Total expenditures were KD 10.3 billion in FY06/07, 50% higher than the previous year. Even this, however, was 7% below budget, mainly because of a 22% shortfall in spending on capital projects (partly the result of delays in project implementation) which offset an overshoot of 160% on transfers to public institutions. Still, aside from the PIFSS payment and the Amiri Grant, capital expenditure remains the largest growing expenditure category, expanding by 32% in 2006/07.
The NBK report adds that more than half of government spending in 2006/07 fell under the Miscellaneous and Transfers category – which captures grants, and spending on public institutions such as the National Assembly, Kuwait University and KISR, as well as transfers abroad and spending on health services overseas. Spending in this category rose dramatically in 2006/07, by 84%, driven by the one off payments to the PIFSS and the Amiri grant. Excluding these special items, category spending would have increased by 16%.
Aside from transfers, there were other important increases in spending during the year. A KD 259 million, or 37%, increase in spending on fuel helped push total expenditures on goods and services to KD 1.4 billion, up from KD 1.1 billion the previous year.

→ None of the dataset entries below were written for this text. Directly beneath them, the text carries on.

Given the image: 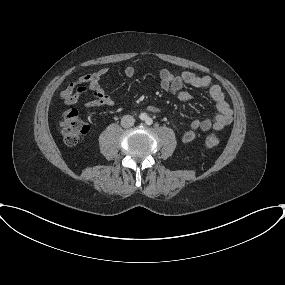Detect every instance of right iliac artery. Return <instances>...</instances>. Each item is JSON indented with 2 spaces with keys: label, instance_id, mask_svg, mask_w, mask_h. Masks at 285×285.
Instances as JSON below:
<instances>
[{
  "label": "right iliac artery",
  "instance_id": "82829eb1",
  "mask_svg": "<svg viewBox=\"0 0 285 285\" xmlns=\"http://www.w3.org/2000/svg\"><path fill=\"white\" fill-rule=\"evenodd\" d=\"M140 118H141L142 120H145V119H146V115H145V114H141V115H140Z\"/></svg>",
  "mask_w": 285,
  "mask_h": 285
}]
</instances>
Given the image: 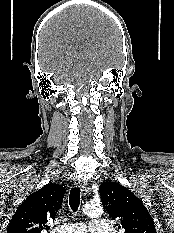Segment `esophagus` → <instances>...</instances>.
<instances>
[{
	"label": "esophagus",
	"instance_id": "1",
	"mask_svg": "<svg viewBox=\"0 0 174 233\" xmlns=\"http://www.w3.org/2000/svg\"><path fill=\"white\" fill-rule=\"evenodd\" d=\"M79 186L81 188L82 193L85 195L87 194L89 188H88V184L86 182H79Z\"/></svg>",
	"mask_w": 174,
	"mask_h": 233
}]
</instances>
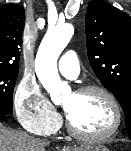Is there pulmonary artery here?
I'll return each instance as SVG.
<instances>
[{
	"label": "pulmonary artery",
	"mask_w": 131,
	"mask_h": 151,
	"mask_svg": "<svg viewBox=\"0 0 131 151\" xmlns=\"http://www.w3.org/2000/svg\"><path fill=\"white\" fill-rule=\"evenodd\" d=\"M60 73L70 79H75L79 74V62L74 51H67L58 62Z\"/></svg>",
	"instance_id": "obj_1"
}]
</instances>
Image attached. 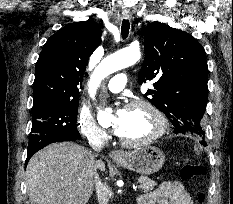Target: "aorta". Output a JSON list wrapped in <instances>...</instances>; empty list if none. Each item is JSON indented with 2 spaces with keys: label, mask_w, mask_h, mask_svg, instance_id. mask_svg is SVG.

Spending on wages and salaries under Chapter 1 increased 15.3% to KD 2.2 billion. The largest increases were at the ministries of Education, Public Health, Interior and Electricity and Water with increments of KD 124 million (24%), KD 38 million (15%), KD 26 million (6%), and KD 23 million (28%), respectively. Military wages and salaries – which appear separately under Chapter 5 (‘Transfers & Miscellaneous’) - dropped by 2.6% to KD 709 million - the first drop since 1996/97. Excluding the one-time payment to the PIFSS, overall employment-related expenditures (which include civilian and military salaries, spending on the National Labor Support program and regular transfers to the PIFSS) rose by 8% to KD 3.7 billion.

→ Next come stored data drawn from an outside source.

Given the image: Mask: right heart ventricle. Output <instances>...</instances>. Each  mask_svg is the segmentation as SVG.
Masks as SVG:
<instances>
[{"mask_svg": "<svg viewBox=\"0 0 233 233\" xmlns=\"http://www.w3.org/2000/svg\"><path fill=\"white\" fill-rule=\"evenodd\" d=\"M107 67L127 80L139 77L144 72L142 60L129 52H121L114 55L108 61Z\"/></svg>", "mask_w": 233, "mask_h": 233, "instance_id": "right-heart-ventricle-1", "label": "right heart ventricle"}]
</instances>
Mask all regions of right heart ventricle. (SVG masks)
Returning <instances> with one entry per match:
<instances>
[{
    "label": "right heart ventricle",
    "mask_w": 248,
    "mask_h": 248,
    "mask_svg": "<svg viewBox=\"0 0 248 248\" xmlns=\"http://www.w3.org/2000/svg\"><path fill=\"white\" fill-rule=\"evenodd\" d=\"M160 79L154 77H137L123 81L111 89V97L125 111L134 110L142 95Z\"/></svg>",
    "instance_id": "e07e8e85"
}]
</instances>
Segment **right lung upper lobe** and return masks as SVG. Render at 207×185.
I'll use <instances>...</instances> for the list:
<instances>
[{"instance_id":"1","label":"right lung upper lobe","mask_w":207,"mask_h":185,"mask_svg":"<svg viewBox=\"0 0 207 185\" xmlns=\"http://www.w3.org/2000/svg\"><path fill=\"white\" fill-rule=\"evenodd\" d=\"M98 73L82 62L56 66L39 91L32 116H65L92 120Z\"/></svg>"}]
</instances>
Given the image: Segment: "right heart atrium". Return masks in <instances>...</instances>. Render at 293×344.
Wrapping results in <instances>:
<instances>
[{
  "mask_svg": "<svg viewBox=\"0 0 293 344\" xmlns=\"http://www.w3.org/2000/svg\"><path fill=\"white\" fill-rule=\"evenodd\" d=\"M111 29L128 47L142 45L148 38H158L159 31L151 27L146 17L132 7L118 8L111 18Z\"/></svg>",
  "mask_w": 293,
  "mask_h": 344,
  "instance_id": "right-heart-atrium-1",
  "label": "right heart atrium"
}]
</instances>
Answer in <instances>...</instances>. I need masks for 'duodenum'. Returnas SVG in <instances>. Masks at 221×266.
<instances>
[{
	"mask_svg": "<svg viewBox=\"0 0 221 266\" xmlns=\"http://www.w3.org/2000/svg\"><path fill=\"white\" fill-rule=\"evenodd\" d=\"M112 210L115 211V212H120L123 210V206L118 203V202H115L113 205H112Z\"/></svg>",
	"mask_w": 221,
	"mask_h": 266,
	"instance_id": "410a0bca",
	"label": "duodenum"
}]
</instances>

The bulk of the 32% growth in spending on development projects, maintenance, and land purchases (‘capital spending’) during 2006/07 came from a near doubling of spending on land purchases to KD 361 million. A significant increase of 27% was also seen in spending by the Ministry of Electricity and Water (MEEW), even though this included a 37% under-spend from budgeted figures. Spending by the Ministry of Public Works fell in absolute terms, and came in 21% below budget.